See more at our project page.

If you use these codes, please cite:

@inproceedings{Attal:2020:ECCV,
    author    = "Benjamin Attal and Selena Ling and Aaron Gokaslan and Christian Richardt and James Tompkin",
    title     = "{MatryODShka}: Real-time {6DoF} Video View Synthesis using Multi-Sphere Images",
    booktitle = "European Conference on Computer Vision (ECCV)",
    month     = aug,
    year      = "2020",
    url       = "https://visual.cs.brown.edu/matryodshka"
}

Note that our codes are based on the code from the paper "Stereo Maginification: Learning View Synthesis using Multiplane Images" by Zhou et al. [1], and on the code from the paper "Pixel2mesh: Generating 3D Mesh Models from Single RGB Images." by Wang et al. [3]. Please also cite their work.

Setup

  • Create a conda environment from the matryodshka-gpu.yml file.
  • Run ./download_glob.sh to download the files needed for training and testing.
  • Download the dataset as in Section Replica dataset.

Training the model

See train.py for training the model.

  • To train with transform inverse regularization, use --transform_inverse_reg flag.

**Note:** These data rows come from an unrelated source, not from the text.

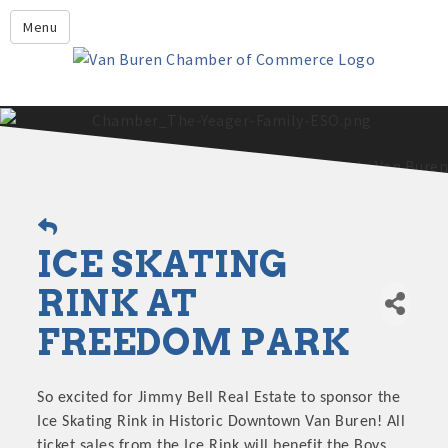
Leadership Crawford County
Menu
Home
About Us
Members
Economic Development
2025 - 2026 Leadership Crawford County Application
What's New?
ICE SKATING
Events
Growing Our Businesses &
RINK AT
Discover Van Buren
Community
FREEDOM PARK
Community Profile
So excited for Jimmy Bell Real Estate to sponsor the
Ice Skating Rink in Historic Downtown Van Buren! All
ticket sales from the Ice Rink will benefit the Boys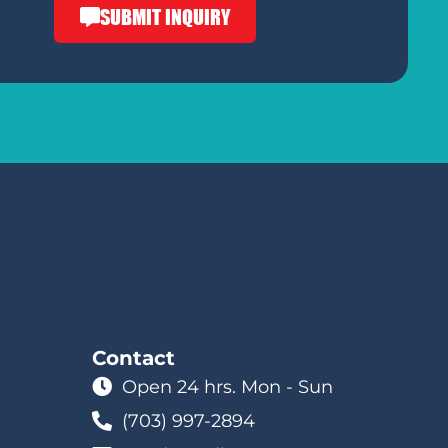
SUBMIT INQUIRY
Contact
Open 24 hrs. Mon - Sun
(703) 997-2894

  • To train with CoordNet, use --coord_net flag.

  • To experiment with different losses (elpips or l2), use --which_loss flag.

    • To train with spherical weighting on loss maps, use --spherical_attention flag.
  • To train with graph convolution network (GCN), use --gcn flag. Note the particular GCN architecture definition we used is from the Pixel2Mesh repo [3].

  • The current scripts support training on Replica 360 and cubemap dataset and RealEstate10K dataset. Use --input_type to switch between these types of inputs (ODS, PP, REALESTATE_PP).

See scripts/train/*.sh for some sample scripts.

Testing the model

See test.py for testing the model with replica-360 test set.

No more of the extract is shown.